Кроме первых двух девушек, тех, что встретили нас на озере, в доме были еще три – они перебирали сети. Потом пришли еще четыре. Одеты они были по-старинному: в сарафаны с широким подолом, подвязанные выше пояса, под грудью. Такие носили на Руси еще в петровские времена. И имена у девушек звучали патриархально: Фелицата, Степанида, Лукерья, Аглая, Алевтина… Остальных уже не помню. Затем пришел старик и с ним парень лет шестнадцати, в громадных, не по росту, сапогах. Старик громко сказал:

– Здравствуйте, – как будто не он, а мы были здесь хозяевами, и, возвысив голос, прикрикнул: – А что ж вы, девки-дуры, баньку-то!..

– Да я уж истопила… – нараспев ответила Фелицата и только после этого обратилась к нам: – Кушать будете или мыться сначала?

6

Баня помещалась в крошечной хибарке, как бы вросшей в землю. Предбанника не было вообще. Мы разделись за стенкой на ветру и торопливо нырнули в низенькую дверь. Густой с березовым духом пар ударил в лицо. Я задохнулся и, ослепленный, сел на пол. Маринов проявил больше выдержки. Ощупью он нашел полок и взобрался на него.

Горячий влажный пар обжигал губы и уши. Я с удовольствием глотал его, широко раскрывая рот, а спину грел у очага. Как ни странно, меня знобило, как будто холод осенних ночей выходил из пор постепенно.

Маринов между тем хлестал себя веником все сильнее и сильнее, с азартом, с остервенением. Казалось, пахучими листьями хотел выбить из себя всю усталость.

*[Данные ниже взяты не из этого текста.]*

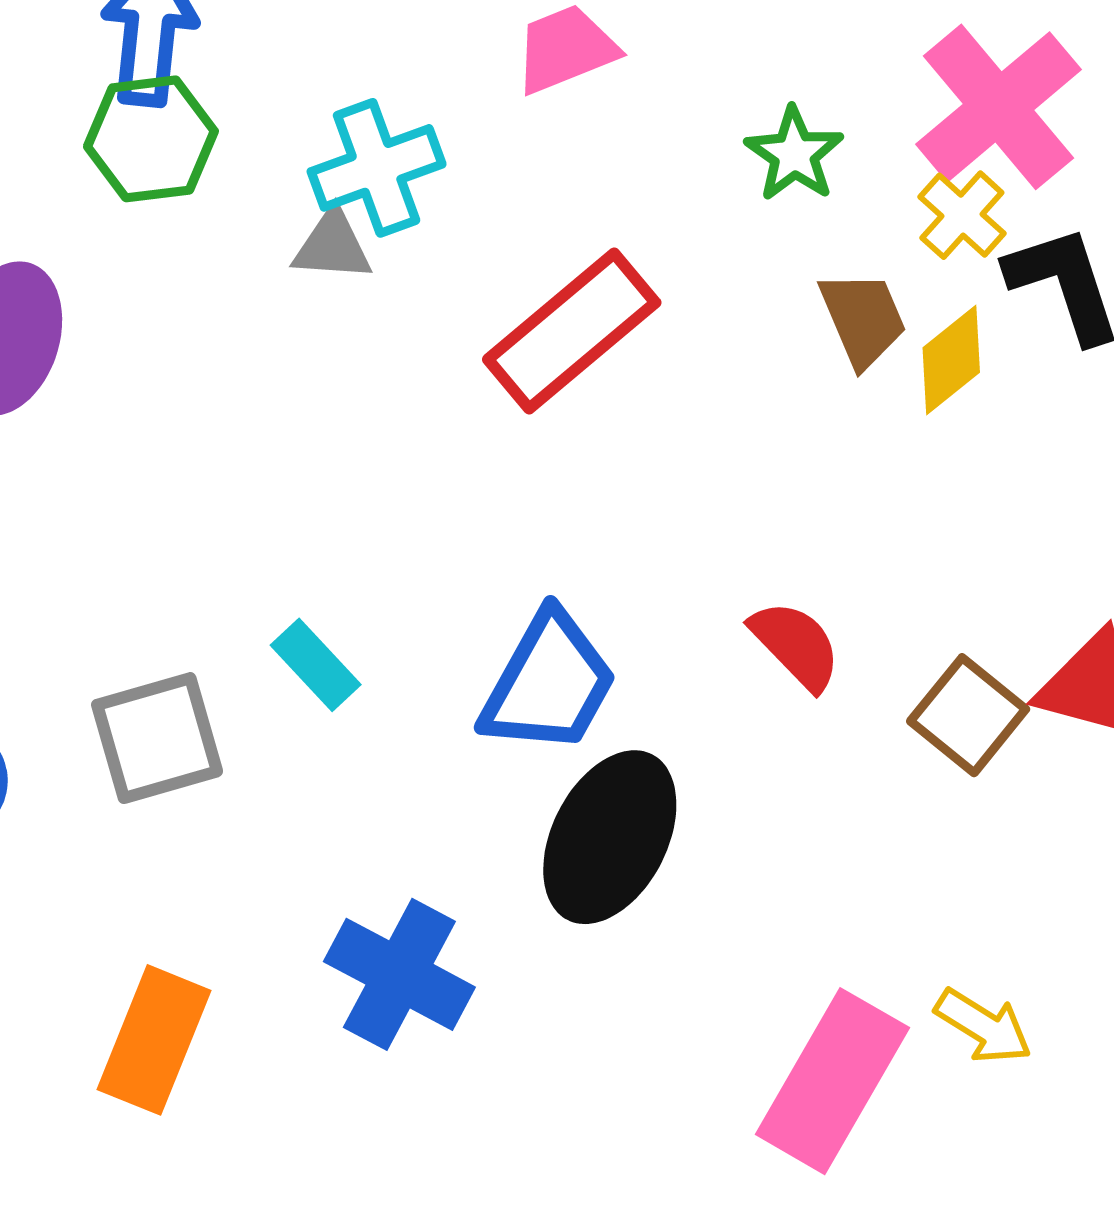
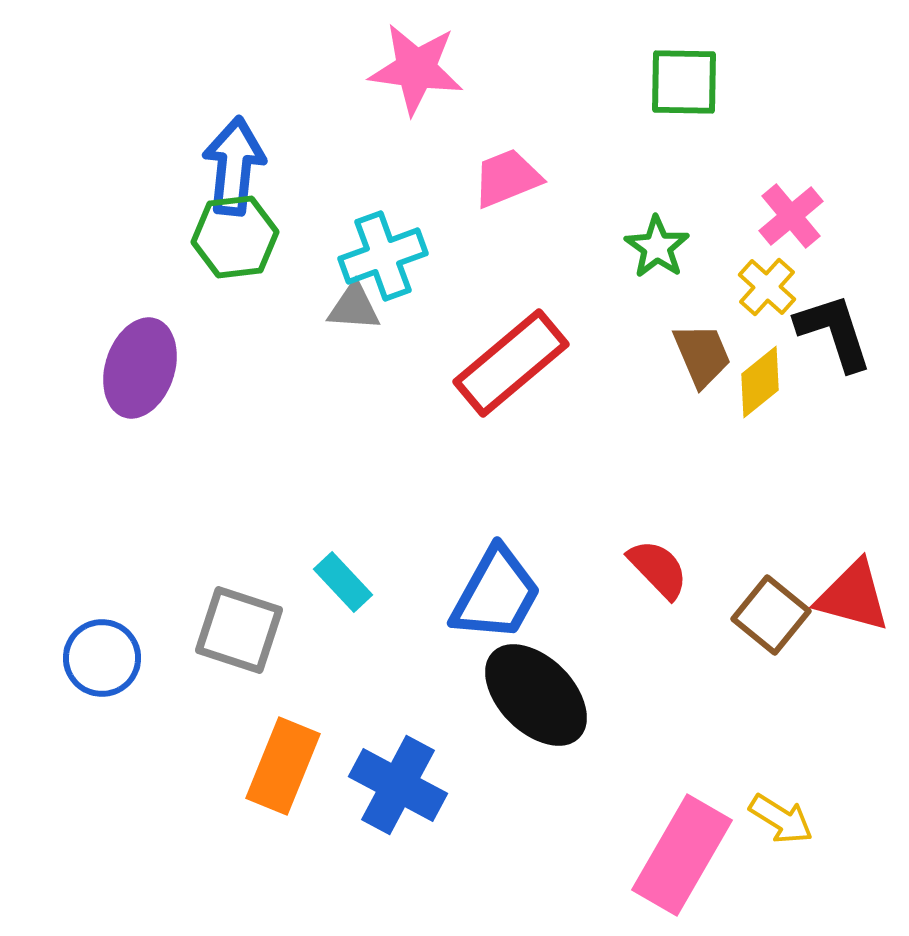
pink cross: (999, 107) -> (791, 216), size x0.6
gray square: (157, 738) -> (239, 630), turned 34
black ellipse: (610, 837) -> (536, 695), turned -72
orange rectangle: (154, 1040) -> (283, 766), moved

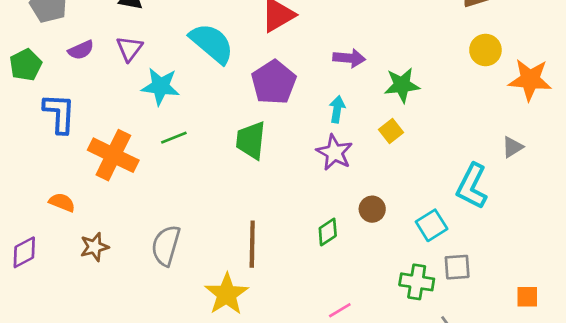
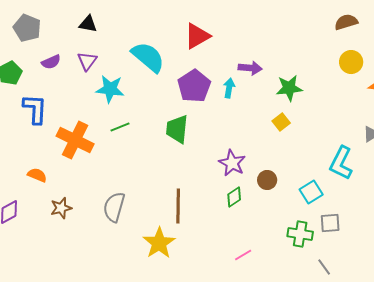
cyan arrow: (337, 109) -> (229, 88), moved
purple star: (334, 152) -> (232, 163), moved

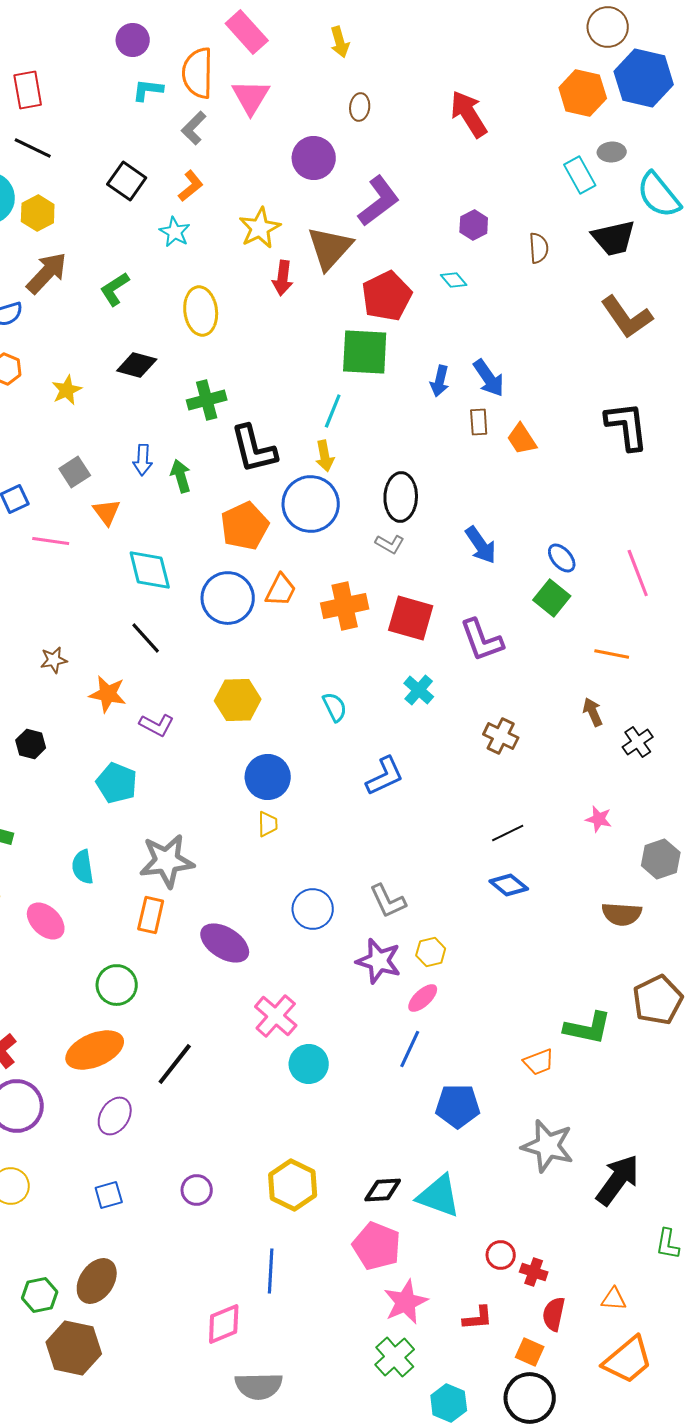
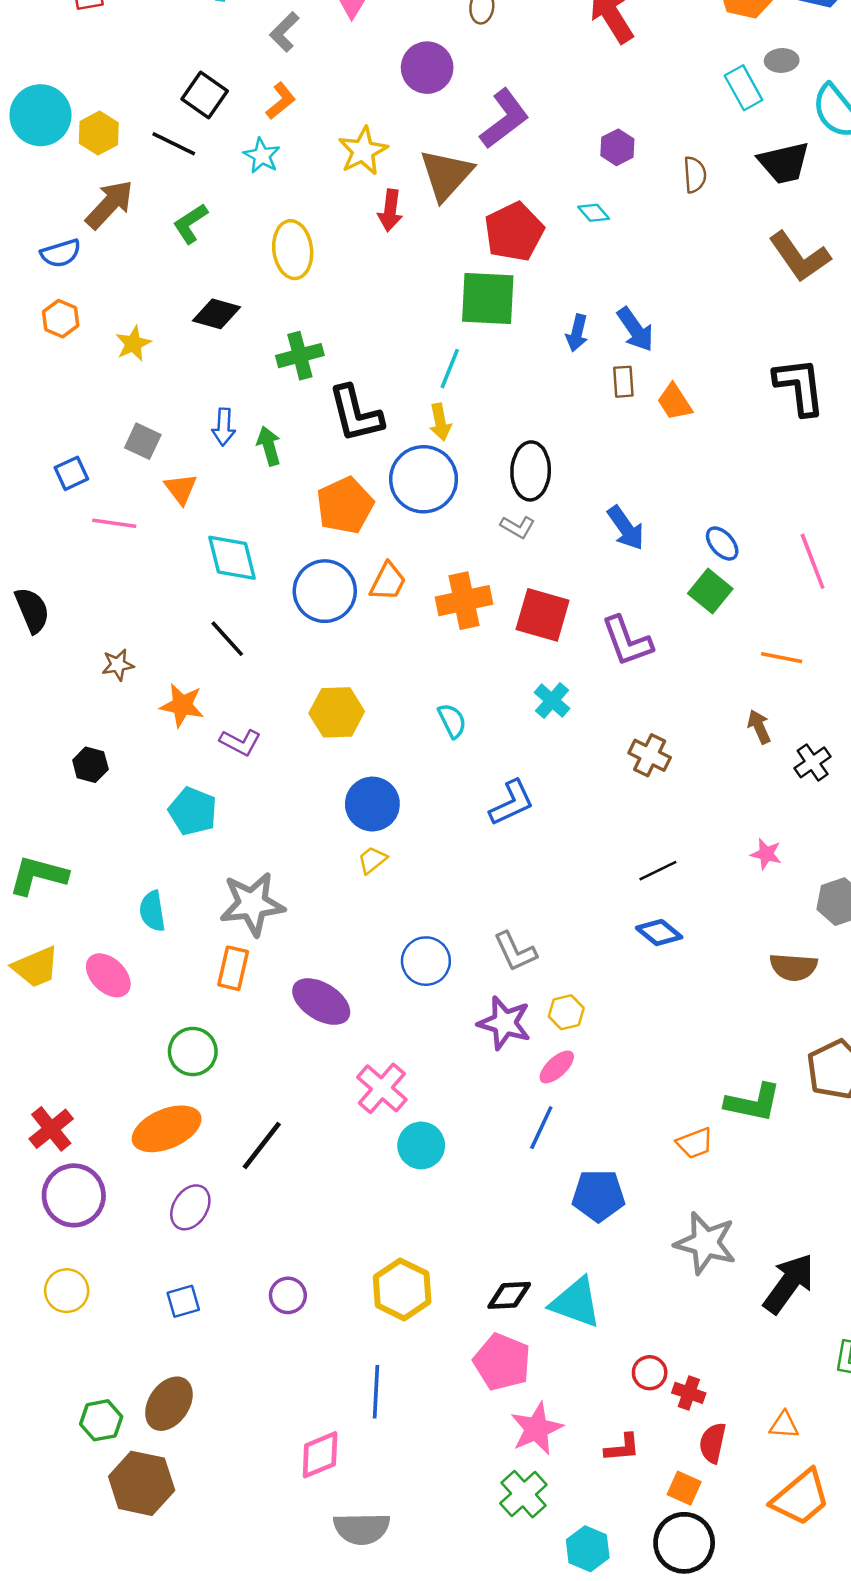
black line: (33, 148) -> (174, 144), moved
gray square: (75, 472) -> (143, 441), turned -32
yellow trapezoid: (268, 824) -> (372, 860), turned -128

– А ну-ка, плесни еще, Гриша!

Я нашел в углу ведро со студеной водой, зачерпнул ковш и выплеснул в очаг. Струя горячего пара ударила, как из шланга. В воздухе закружилась зола. Только несколько секунд шипели пузыри на раскаленных камнях. И снова камни стали серыми и сухими.

Постепенно я отогрелся. Я тоже избивал себя великом и, забравшись на полок, кричал Маринову, чтобы он плеснул еще.

– Добавьте, Леонид Павлович. Воды в озере хватит.

Мы терли друг другу спины, сдирая грязь вместе с кожей; широко разевая рот, высовывались за дверь, чтобы перевести дух.

– Наддай, еще наддай!..

В насыщенном паром воздухе голоса звучали гулко и глуховато, как далекое эхо. Маринов запел песню, я предпочел стихи:

Не прежде юношу ведут
К великолепной русской бане.
Уж волны дымные текут
В ее серебряные чаны,
И брызжут хладные фонтаны,
Разостлан роскошью ковер;
На нем усталый хан ложится;
Прозрачный пар над ним клубятся…

Маринов прислушивался, свесив голову с полка.

– «Руслан и Людмила», – сказал он и продекламировал:

Двенадцать дев меня любили,
Я для одной покинул их.

На что намекал Маринов? Или никакого намека не было?